What the task asks => Search the records below for "выдвижения/убирания направляющей". Return that line and all remaining lines exactly.

┌─ Extracted entries

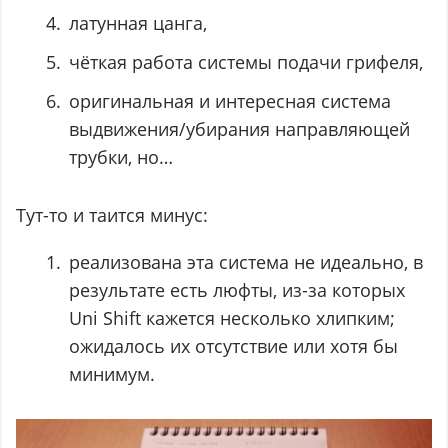
латунная цанга,
чёткая работа системы подачи грифеля,
оригинальная и интересная система
выдвижения/убирания направляющей
трубки, но…
Тут-то и таится минус:
реализована эта система не идеально, в
результате есть люфты, из-за которых
Uni Shift кажется несколько хлипким;
ожидалось их отсутствие или хотя бы
минимум.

└─

Reply =>
выдвижения/убирания направляющей
трубки, но…
Тут-то и таится минус:
реализована эта система не идеально, в
результате есть люфты, из-за которых
Uni Shift кажется несколько хлипким;
ожидалось их отсутствие или хотя бы
минимум.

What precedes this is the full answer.